Transcribe every line of the material below without change, apart from dropping the pictures.

━━━━

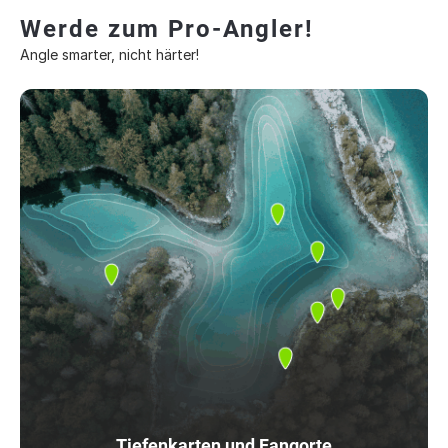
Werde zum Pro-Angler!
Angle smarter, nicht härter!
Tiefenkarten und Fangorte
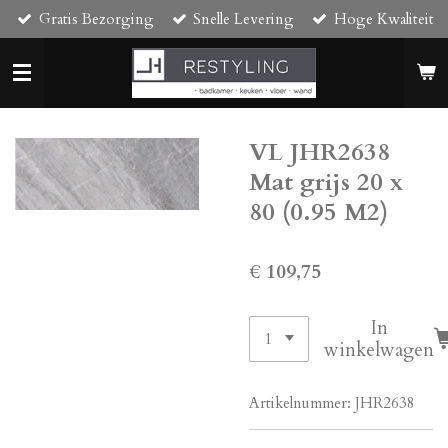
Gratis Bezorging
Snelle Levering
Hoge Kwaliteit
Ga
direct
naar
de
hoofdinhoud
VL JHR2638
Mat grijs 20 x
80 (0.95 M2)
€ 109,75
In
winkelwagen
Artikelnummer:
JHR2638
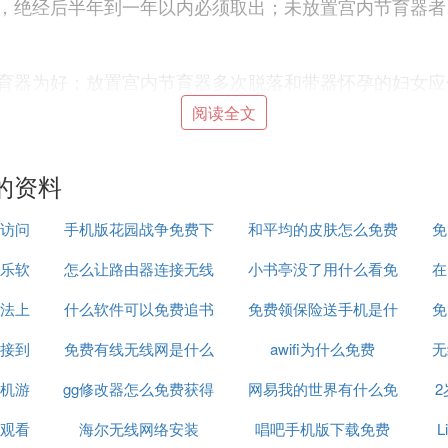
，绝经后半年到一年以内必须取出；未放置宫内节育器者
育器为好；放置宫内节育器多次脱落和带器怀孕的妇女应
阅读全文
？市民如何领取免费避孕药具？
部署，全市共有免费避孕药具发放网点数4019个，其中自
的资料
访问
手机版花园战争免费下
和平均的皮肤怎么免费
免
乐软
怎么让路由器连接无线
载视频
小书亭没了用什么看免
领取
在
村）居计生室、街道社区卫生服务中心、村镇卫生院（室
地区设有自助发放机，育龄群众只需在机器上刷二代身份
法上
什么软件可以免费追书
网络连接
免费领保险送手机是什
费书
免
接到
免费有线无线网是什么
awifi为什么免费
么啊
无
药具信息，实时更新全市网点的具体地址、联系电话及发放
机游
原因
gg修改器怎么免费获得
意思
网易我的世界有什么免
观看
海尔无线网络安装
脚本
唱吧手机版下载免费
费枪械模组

━━━━

(WRITTEN SOLUTION):
Werde zum Pro-Angler!
Angle smarter, nicht härter!
Tiefenkarten und Fangorte
Gratis Bezorging
Snelle Levering
Hoge Kwaliteit
Ga
direct
naar
de
hoofdinhoud
VL JHR2638
Mat grijs 20 x
80 (0.95 M2)
€ 109,75
In
winkelwagen
Artikelnummer:
JHR2638
，绝经后半年到一年以内必须取出；未放置宫内节育器者
育器为好；放置宫内节育器多次脱落和带器怀孕的妇女应
阅读全文
？市民如何领取免费避孕药具？
部署，全市共有免费避孕药具发放网点数4019个，其中自
的资料
访问
手机版花园战争免费下
和平均的皮肤怎么免费
免
乐软
怎么让路由器连接无线
载视频
小书亭没了用什么看免
领取
在
村）居计生室、街道社区卫生服务中心、村镇卫生院（室
地区设有自助发放机，育龄群众只需在机器上刷二代身份
法上
什么软件可以免费追书
网络连接
免费领保险送手机是什
费书
免
接到
免费有线无线网是什么
awifi为什么免费
么啊
无
药具信息，实时更新全市网点的具体地址、联系电话及发放
机游
原因
gg修改器怎么免费获得
意思
网易我的世界有什么免
观看
海尔无线网络安装
脚本
唱吧手机版下载免费
费枪械模组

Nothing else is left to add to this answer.